◆ TRY IT: Return a faithful copy of all the entries, omitting the images.

◆ INFORMATION:
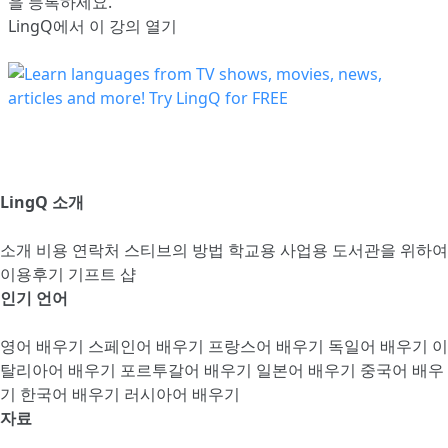
을 등록
하세요.
LingQ에서 이 강의 열기
LingQ 소개
소개
비용
연락처
스티브의 방법
학교용
사업용
도서관을 위하여
이용후기
기프트 샵
인기 언어
영어 배우기
스페인어 배우기
프랑스어 배우기
독일어 배우기
이
탈리아어 배우기
포르투갈어 배우기
일본어 배우기
중국어 배우
기
한국어 배우기
러시아어 배우기
자료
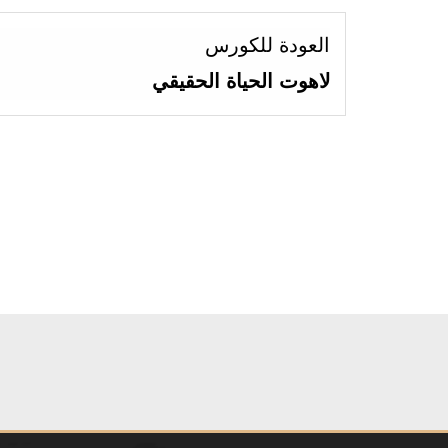
العودة للكورس
لاهوت الحياة الحقيقي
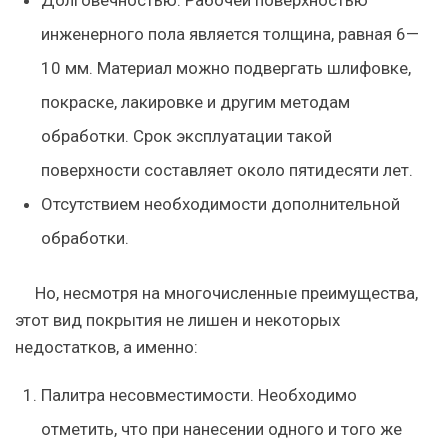
инженерного пола является толщина, равная 6—
10 мм. Материал можно подвергать шлифовке,
покраске, лакировке и другим методам
обработки. Срок эксплуатации такой
поверхности составляет около пятидесяти лет.
Отсутствием необходимости дополнительной
обработки.
Но, несмотря на многочисленные преимущества,
этот вид покрытия не лишен и некоторых
недостатков, а именно:
Палитра несовместимости. Необходимо
отметить, что при нанесении одного и того же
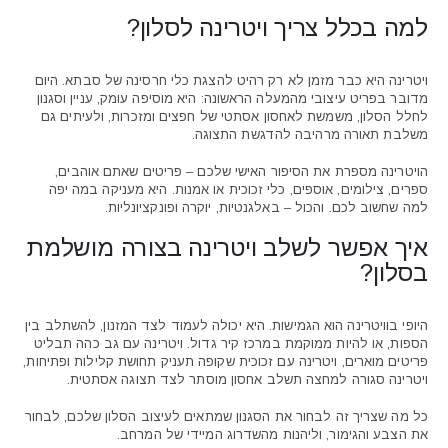
למה בכלל צריך ויטרינה לסלון?
ויטרינה היא כבר מזמן לא רק רהיט להצגת כלי חרסינה של סבתא. היום
מדובר בפריט עיצובי מהמעלה הראשונה: היא מוסיפה עומק, עניין וסגנון
לחלל הסלון, משמשת לאחסון אסתטי של חפצים ומזכרות, ולעיתים גם
משלבת תאורה מרהיבה להדגשת התצוגה.
הויטרינה מספרת את הסיפור האישי שלכם – פריטים שאתם אוהבים,
ספרים, צילומים, אוספים, כלי זכוכית או אמנות. היא מעניקה במה יפה
למה שחשוב לכם. והכול – באלגנטיות, יוקרה ופונקציונליות.
איך אפשר לשלב ויטרינה בצורה מושלמת
בסלון?
היופי בוויטרינה הוא הגמישות. היא יכולה לעמוד לצד המזנון, להשתלב בין
הספות, או להיות ממוקמת במרכז קיר גדול. ויטרינה עם גב כהה תבליט
פריטים מוארים, ויטרינה עם זכוכית שקופה תעניק תחושת קלילות ופתיחות,
ויטרינה סגורה למחצה תשלב אחסון מוסתר לצד תצוגה אסתטית.
כל מה שצריך זה לבחור את הסגנון שמתאים לעיצוב הסלון שלכם, לבחור
את הצבע והגימור, וליהנות מהשדרוג המיידי של המרחב.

◆ SOLUTION FOR THIS TASK:
을 등록
하세요.
LingQ에서 이 강의 열기
LingQ 소개
소개
비용
연락처
스티브의 방법
학교용
사업용
도서관을 위하여
이용후기
기프트 샵
인기 언어
영어 배우기
스페인어 배우기
프랑스어 배우기
독일어 배우기
이
탈리아어 배우기
포르투갈어 배우기
일본어 배우기
중국어 배우
기
한국어 배우기
러시아어 배우기
자료
العودة للكورس
لاهوت الحياة الحقيقي
инженерного пола является толщина, равная 6—
10 мм. Материал можно подвергать шлифовке,
покраске, лакировке и другим методам
обработки. Срок эксплуатации такой
поверхности составляет около пятидесяти лет.
Отсутствием необходимости дополнительной
обработки.
Но, несмотря на многочисленные преимущества,
этот вид покрытия не лишен и некоторых
недостатков, а именно:
Палитра несовместимости. Необходимо
отметить, что при нанесении одного и того же
למה בכלל צריך ויטרינה לסלון?
ויטרינה היא כבר מזמן לא רק רהיט להצגת כלי חרסינה של סבתא. היום
מדובר בפריט עיצובי מהמעלה הראשונה: היא מוסיפה עומק, עניין וסגנון
לחלל הסלון, משמשת לאחסון אסתטי של חפצים ומזכרות, ולעיתים גם
משלבת תאורה מרהיבה להדגשת התצוגה.
הויטרינה מספרת את הסיפור האישי שלכם – פריטים שאתם אוהבים,
ספרים, צילומים, אוספים, כלי זכוכית או אמנות. היא מעניקה במה יפה
למה שחשוב לכם. והכול – באלגנטיות, יוקרה ופונקציונליות.
איך אפשר לשלב ויטרינה בצורה מושלמת
בסלון?
היופי בוויטרינה הוא הגמישות. היא יכולה לעמוד לצד המזנון, להשתלב בין
הספות, או להיות ממוקמת במרכז קיר גדול. ויטרינה עם גב כהה תבליט
פריטים מוארים, ויטרינה עם זכוכית שקופה תעניק תחושת קלילות ופתיחות,
ויטרינה סגורה למחצה תשלב אחסון מוסתר לצד תצוגה אסתטית.
כל מה שצריך זה לבחור את הסגנון שמתאים לעיצוב הסלון שלכם, לבחור
את הצבע והגימור, וליהנות מהשדרוג המיידי של המרחב.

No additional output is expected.